DESCRIPTION OF SYMBOLS 1 Printer 10 Photoconductor roll 100 Toner band control part 101 Wheatstone bridge circuit 102 Detection part 103 Judgment part 104 Toner band formation instruction part 11 Charging roll 12 Laser exposure device 13 Developing device 14 Transfer roll 15 Fixing device 16 Paper cassette 17 Paper conveyance device 20 Cleaning Device 21 Cleaning Blade 210 Tip 211 Surface 22 Strain Gauge 221 Gauge Pattern Part 222 Gauge Tab Part 223 Gauge Lead 23 Residue Storage Box 200 Fluorine Particle 300 Toner

Claims (6)

An image carrier on which a toner image is formed and which holds the toner image on the surface;
An image forming unit for forming a toner image on the surface of the image carrier;
A transfer fixing unit for transferring and fixing a toner image formed on the surface of the image carrier onto a recording medium;
A cleaning member having a member main body that contacts the surface of the image carrier to remove deposits from the surface, and a sensor unit that contacts the member main body and outputs a signal corresponding to distortion of the member main body; A toner supply unit that supplies toner to the surface of the image carrier based on a signal from the sensor unit;
An image forming apparatus comprising:   The toner supply unit supplies toner to the image carrier when a signal from the sensor unit indicates an actual distortion shortage with respect to a distortion necessary for removing the attached matter.

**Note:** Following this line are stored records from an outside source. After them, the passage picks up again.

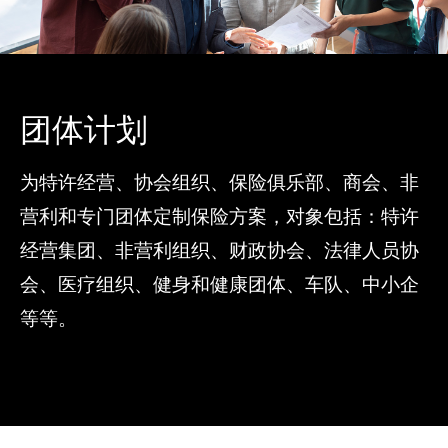
团体计划
为特许经营、协会组织、保险俱乐部、商会、非
营利和专门团体定制保险方案，对象包括：特许
经营集团、非营利组织、财政协会、法律人员协
会、医疗组织、健身和健康团体、车队、中小企
等等。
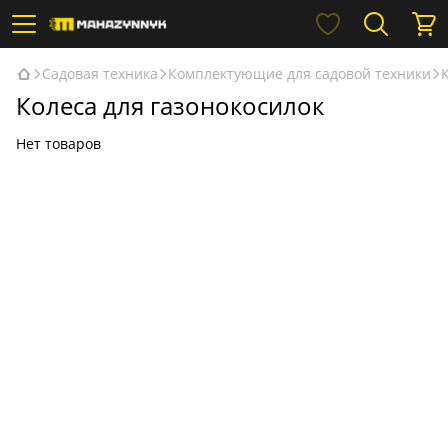
Садовая техника
Комплектующие для садовой техники
Колеса для газонокосилок
Нет товаров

The image forming apparatus according to claim 1. The sensor unit outputs a plurality of signals corresponding to distortions at a plurality of locations arranged along the surface of the image carrier of the member main body,
The toner supply unit is located at a position on the image carrier where a portion corresponding to a signal representing an actual shortage of distortion with respect to the distortion necessary for removing the deposit is in contact among the plurality of signals. 3. The image forming apparatus according to claim 1, wherein the image forming apparatus supplies toner.   The said cleaning member has the said member main body and the sensor part which consists of a metal film attached to the location which avoided the location where this member main body contacts the said image holding body. 4. The image forming apparatus according to claim 1.   2. The cleaning member according to claim 1, wherein the cleaning member includes the member main body, and a sensor unit made of a metal film deposited at a place where the member main body avoids a place where the member main body contacts the image holding body. 5. The image forming apparatus according to claim 1.   6. The image forming unit according to claim 1, wherein the image forming unit forms the toner image on the surface of the image holding member with a toner to which fluorine-based particles are externally added. Image forming apparatus.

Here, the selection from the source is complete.